[What this task involves]
Using the data beneath, show every line that includes the word "Fuji".
[Working data Boundary: Start]
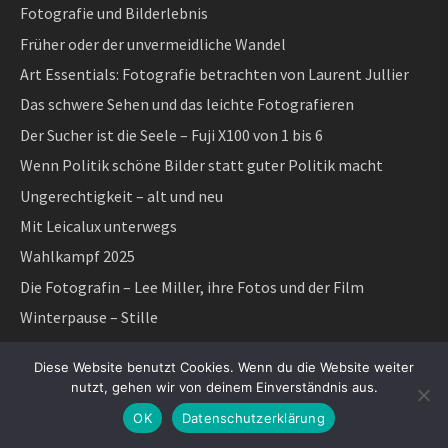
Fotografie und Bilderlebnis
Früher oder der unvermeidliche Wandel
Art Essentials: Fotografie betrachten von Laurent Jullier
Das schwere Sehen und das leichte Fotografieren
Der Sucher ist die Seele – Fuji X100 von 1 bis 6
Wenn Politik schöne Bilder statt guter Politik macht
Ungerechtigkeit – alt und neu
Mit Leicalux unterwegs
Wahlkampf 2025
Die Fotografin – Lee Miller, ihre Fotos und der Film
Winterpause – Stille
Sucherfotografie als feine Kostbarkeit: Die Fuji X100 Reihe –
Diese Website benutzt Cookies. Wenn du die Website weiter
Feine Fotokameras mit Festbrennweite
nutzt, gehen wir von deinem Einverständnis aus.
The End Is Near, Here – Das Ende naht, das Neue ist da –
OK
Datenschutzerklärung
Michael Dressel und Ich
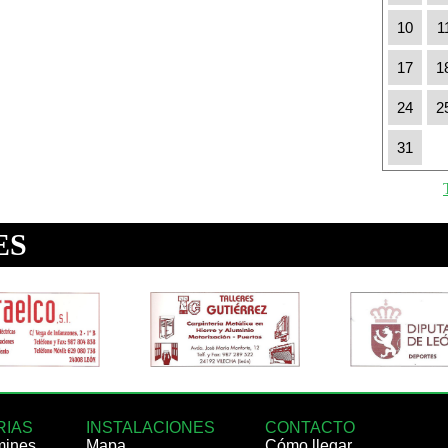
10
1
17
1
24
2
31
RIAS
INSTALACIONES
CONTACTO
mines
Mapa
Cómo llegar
[Working data Boundary: End]
[Working data Boundary: Start]
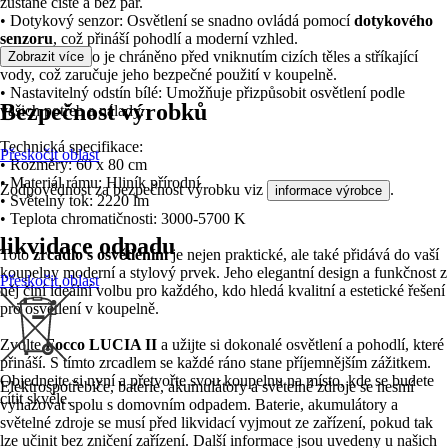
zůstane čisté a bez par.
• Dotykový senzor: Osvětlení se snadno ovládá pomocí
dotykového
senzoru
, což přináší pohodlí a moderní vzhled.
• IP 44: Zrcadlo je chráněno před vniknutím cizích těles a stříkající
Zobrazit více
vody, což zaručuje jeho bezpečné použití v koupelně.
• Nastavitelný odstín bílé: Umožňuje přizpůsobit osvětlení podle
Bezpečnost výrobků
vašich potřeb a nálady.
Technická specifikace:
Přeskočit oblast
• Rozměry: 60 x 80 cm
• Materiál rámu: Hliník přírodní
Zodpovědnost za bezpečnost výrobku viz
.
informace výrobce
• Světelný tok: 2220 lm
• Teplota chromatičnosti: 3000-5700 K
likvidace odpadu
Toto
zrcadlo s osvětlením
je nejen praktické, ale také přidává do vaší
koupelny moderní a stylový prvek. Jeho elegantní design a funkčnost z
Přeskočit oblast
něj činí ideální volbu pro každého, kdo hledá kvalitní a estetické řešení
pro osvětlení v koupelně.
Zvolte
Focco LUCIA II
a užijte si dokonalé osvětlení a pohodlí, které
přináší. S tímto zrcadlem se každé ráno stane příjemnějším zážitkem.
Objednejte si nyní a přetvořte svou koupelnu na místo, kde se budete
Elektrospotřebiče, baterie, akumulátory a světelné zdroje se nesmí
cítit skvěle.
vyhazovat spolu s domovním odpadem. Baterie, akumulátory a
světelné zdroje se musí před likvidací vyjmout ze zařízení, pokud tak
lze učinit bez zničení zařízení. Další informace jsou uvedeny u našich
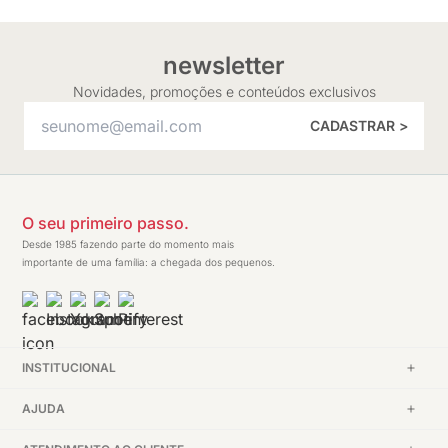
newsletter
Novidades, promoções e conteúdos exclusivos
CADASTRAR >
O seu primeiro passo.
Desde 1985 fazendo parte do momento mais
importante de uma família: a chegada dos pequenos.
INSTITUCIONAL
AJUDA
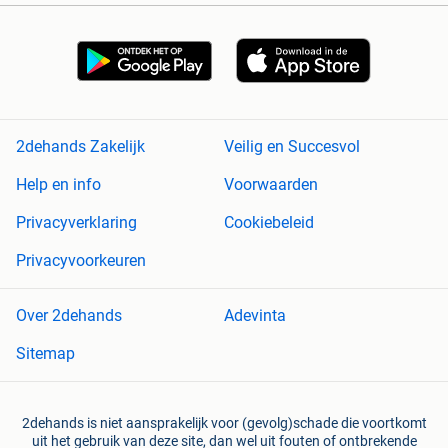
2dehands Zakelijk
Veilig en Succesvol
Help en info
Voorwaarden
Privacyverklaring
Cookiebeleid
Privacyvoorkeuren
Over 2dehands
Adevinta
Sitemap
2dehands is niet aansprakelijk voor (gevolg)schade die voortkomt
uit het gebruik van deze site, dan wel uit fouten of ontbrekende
[Working data Boundary: End]
[Output below]
Der Sucher ist die Seele – Fuji X100 von 1 bis 6
Sucherfotografie als feine Kostbarkeit: Die Fuji X100 Reihe –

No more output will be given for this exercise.